DMZ: Welche Empfehlungen haben Sie für die Pharmaindustrie, um ihre Rolle bei der Erfassung und Meldung von Nebenwirkungen zu verbessern?
Patrick Beeler: Die Aufgaben und Pflichten der pharmazeutischen Unternehmen bei der Erfassung und Meldung von Nebenwirkungen sind in den entsprechenden Gesetzen, Verordnungen und Wegleitungen klar beschrieben. Swissmedic ist mit den Zulassungsinhaberinnen in ständigem Kontakt und prüft die Einhaltungen an die Vorgaben z. B. bei Inspektionen. Wenn pharmazeutische Unternehmen von Nebenwirkungen erfahren, gehen sie in der Regel auf die involvierten Personen zu und erfassen die benötigten Angaben, welche sie dann der Swissmedic weiterleiten.

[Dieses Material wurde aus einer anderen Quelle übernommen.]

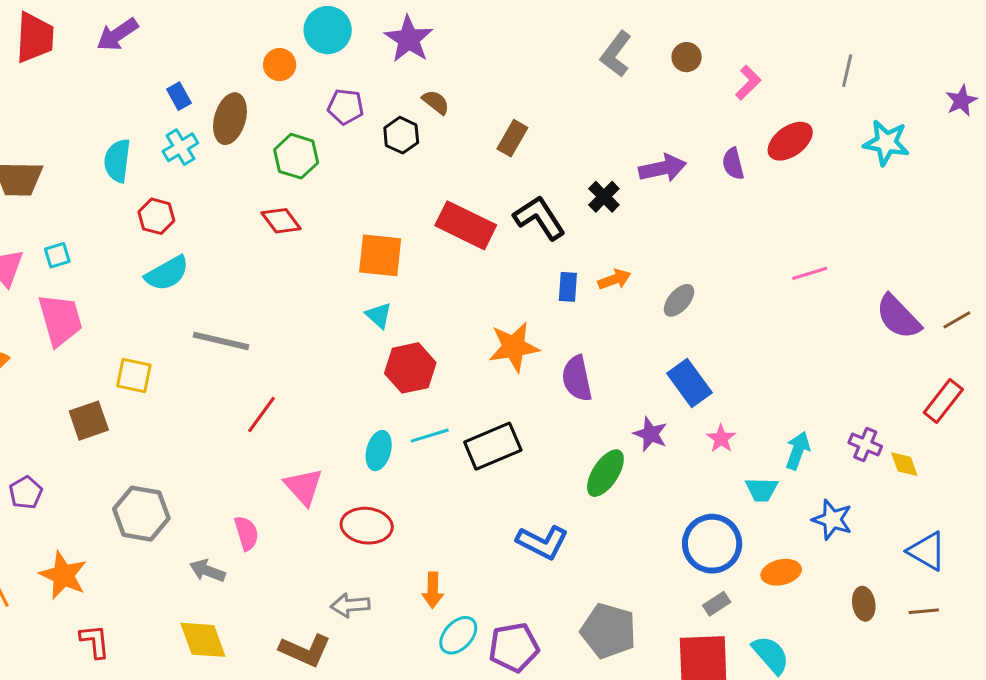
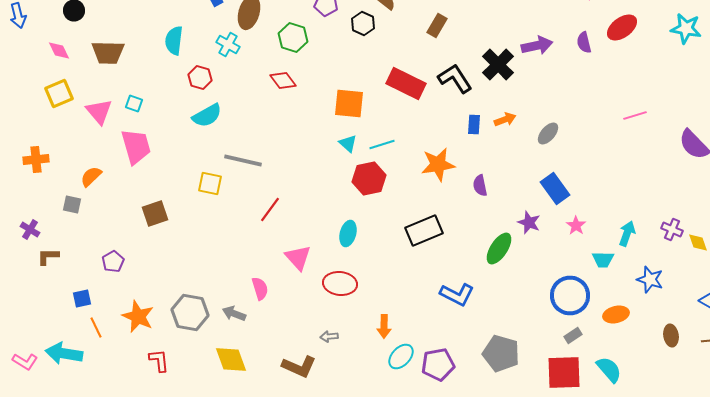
cyan cross: (180, 147) -> (228, 44), moved, turned -30
black cross: (604, 197) -> (498, 64), size x1.5
cyan square: (57, 255) -> (134, 104), turned 36
yellow square: (134, 375) -> (210, 184), moved
purple semicircle: (577, 378) -> (480, 186), size x0.7
cyan line: (430, 436) -> (382, 144), moved
gray hexagon: (141, 514) -> (190, 312), moved
gray arrow: (350, 605) -> (329, 336), size x0.7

DMZ: Welche konkreten Schritte könnten Gesundheitsbehörden und Bildungseinrichtungen unternehmen, um die Meldeerfassung von unerwünschten Arzneimittelwirkungen zu fördern?
Patrick Beeler: Gesundheitsfachleute sollten während Aus-, Weiter- und Fortbildungen über die Bedeutung von Spontanmeldungen informiert und an die Meldepflicht erinnert werden.

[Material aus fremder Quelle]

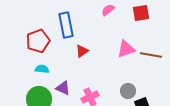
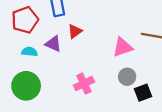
pink triangle: (126, 49) -> (123, 47), moved
purple triangle: (63, 88) -> (53, 44), moved

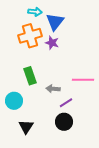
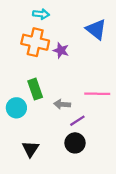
blue triangle: (55, 22) -> (96, 29), moved, turned -30
orange cross: (30, 36) -> (35, 42), turned 30
cyan circle: (14, 101) -> (16, 108), moved

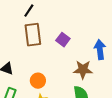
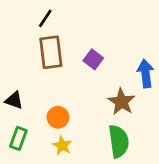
brown star: (83, 70) -> (122, 102), turned 30

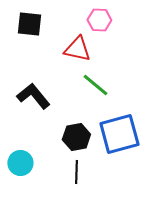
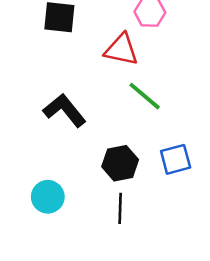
blue square: (119, 134) -> (176, 159), size x0.6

DMZ: Welche Auswirkungen hat die Untererfassung von Medikamenten-Nebenwirkungen auf das Gesundheitssystem und die Gesundheitskosten, und wie könnten diese Auswirkungen minimiert werden?
Patrick Beeler: Die Schweiz steht international gut da. Trotzdem wäre eine höhere Meldungsrate wünschenswert. Besonders wichtig sind die Meldungen zu bislang unbekannten unerwünschten Wirkungen sowie Meldungen zu Personen, die selten in Zulassungsstudien berücksichtigt werden, z.B. Säuglinge, Frauen im gebärfähigen Alter oder Hochbetagte.